Lihua Yuan, a principal engineer with Microsoft, said that another challenge for engineers was developing a system that could easily change as the network changed and also could eliminate errors that would cause problems for users.
“It needs to scale really well, and it also needs to be failure proof,” he said. Yuan said that his engineering team constantly tested the system as it was developed and also ensured that the Statesman could be paused at any moment without causing problems for the underlying network.

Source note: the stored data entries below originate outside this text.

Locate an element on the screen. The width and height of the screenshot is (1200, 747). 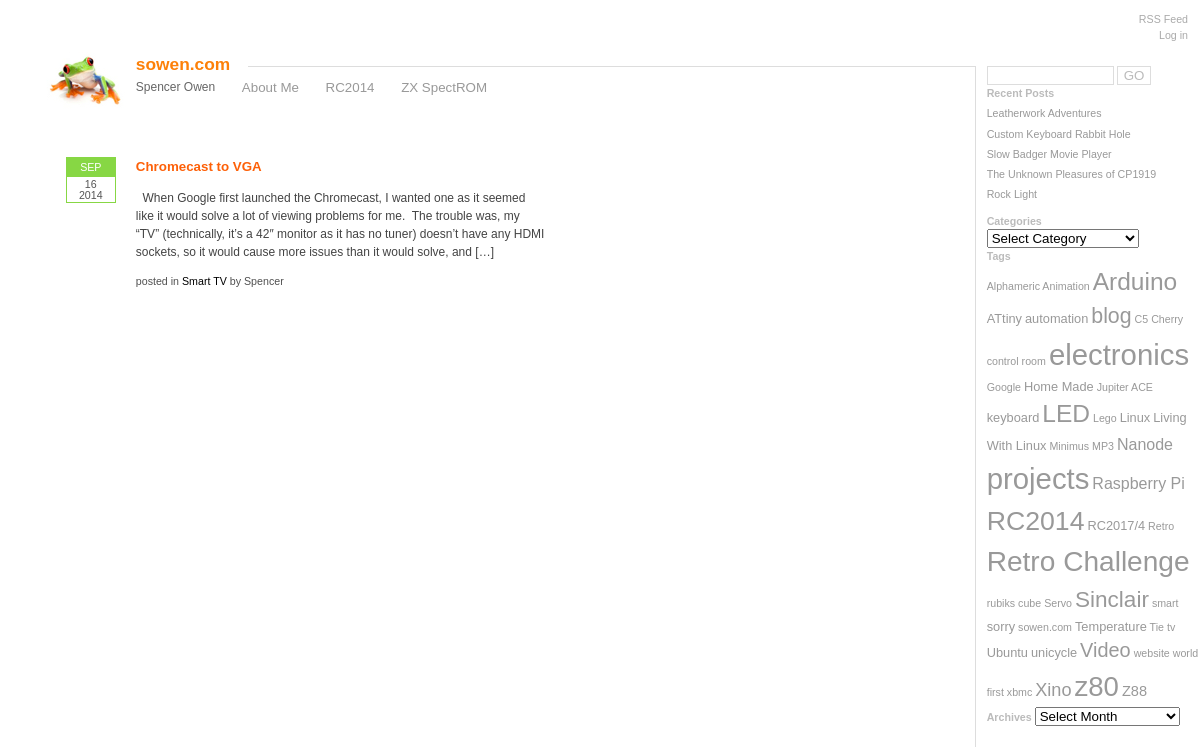
Home Made [Home Made (3 items)] is located at coordinates (1059, 386).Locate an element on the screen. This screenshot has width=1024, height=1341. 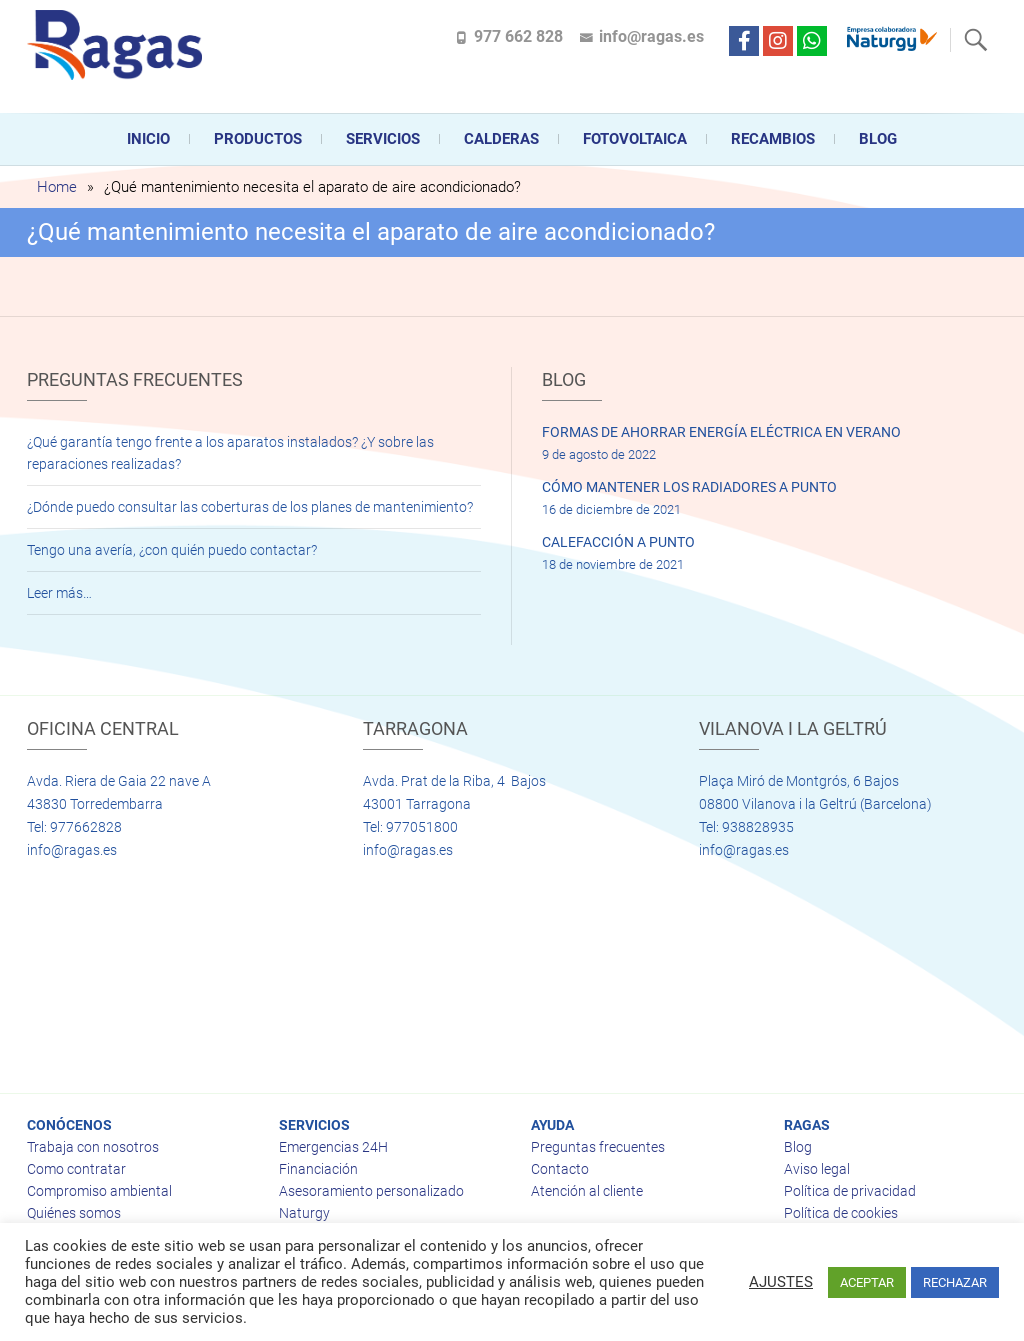
Contacto is located at coordinates (560, 1169).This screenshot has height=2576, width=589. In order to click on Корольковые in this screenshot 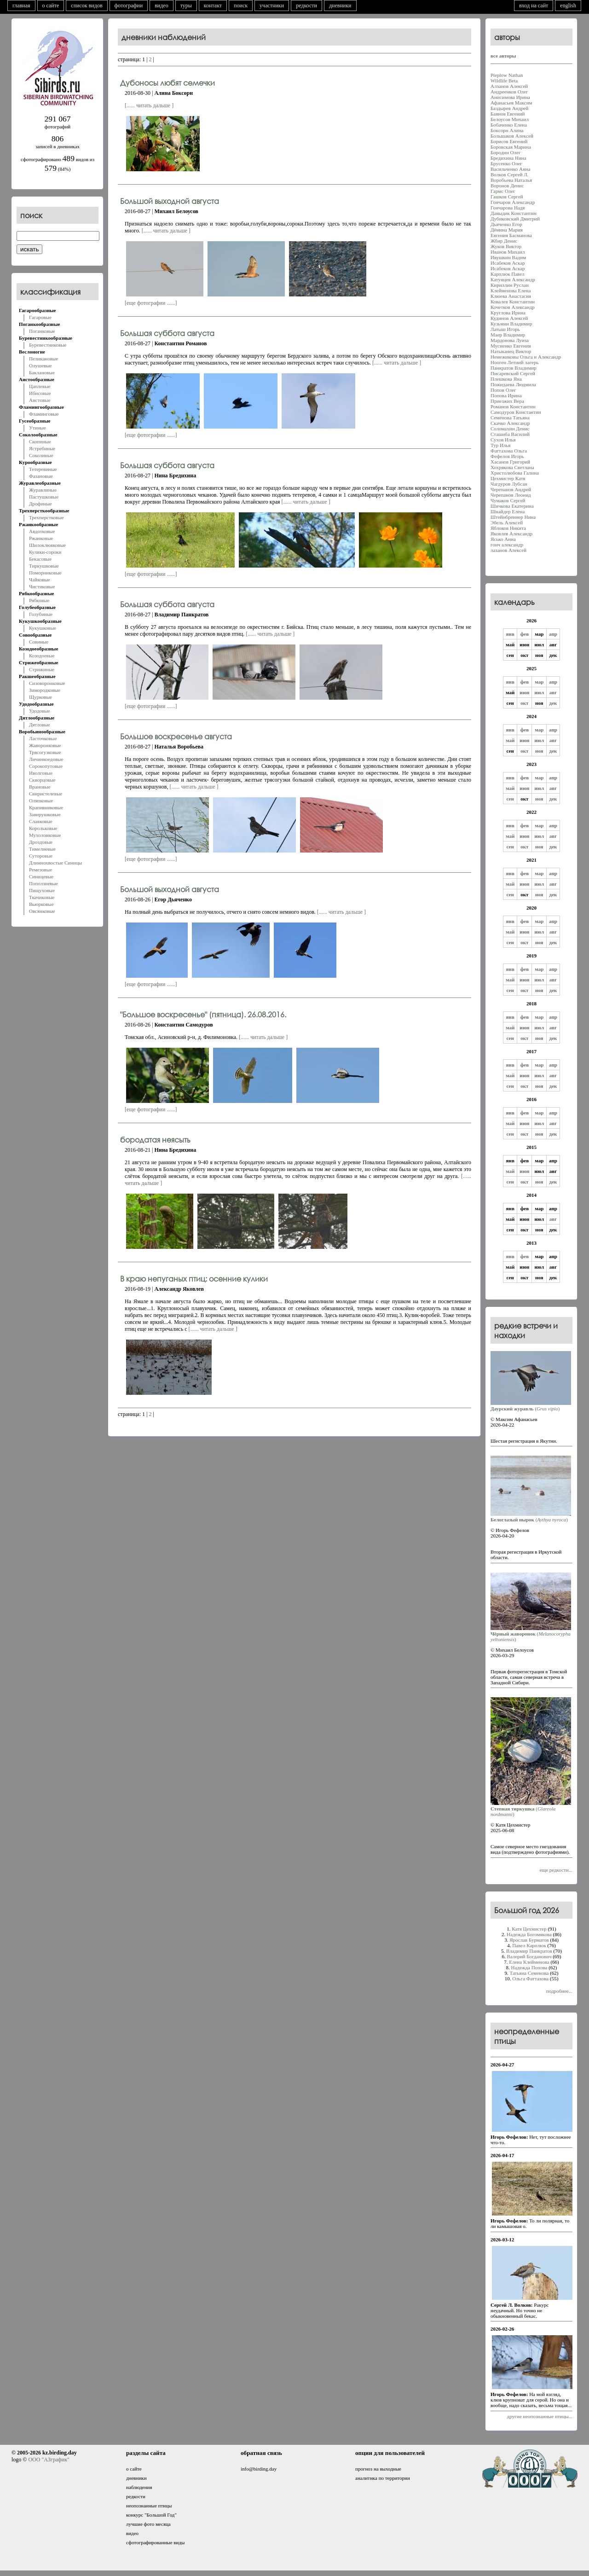, I will do `click(43, 828)`.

Yuan described Statesman as a “gatekeeper – keeping watch over the network and taking action to resolve possible conflicts. When a subordinate system wants to make a change in the network – say a traffic management system wants to send data requests to a different group of servers on the network – it develops a proposed state and sends this to Statesman. Statesman compares the proposed state to other changes proposed by other programs and uses a set of rules to determine whether the change can be allowed. If, for example, the traffic manager wanted to use servers that a power management system needed to take offline, the traffic request would be denied.
“We wanted a system that could manage very large-scale infrastructure automatically and handle conflict and safety issues on its own,” Sun said. “It is not a prototype. It was built for use from day one.”
Statesman began operating in Microsoft data centers last October. The researchers presented the project at the SIGCOMM conference in Chicago last August. Besides Rexford, Sun and Yuan, researchers included Ahsan Arefin, Ratul Mahajan, and Ming Zhang of Microsoft.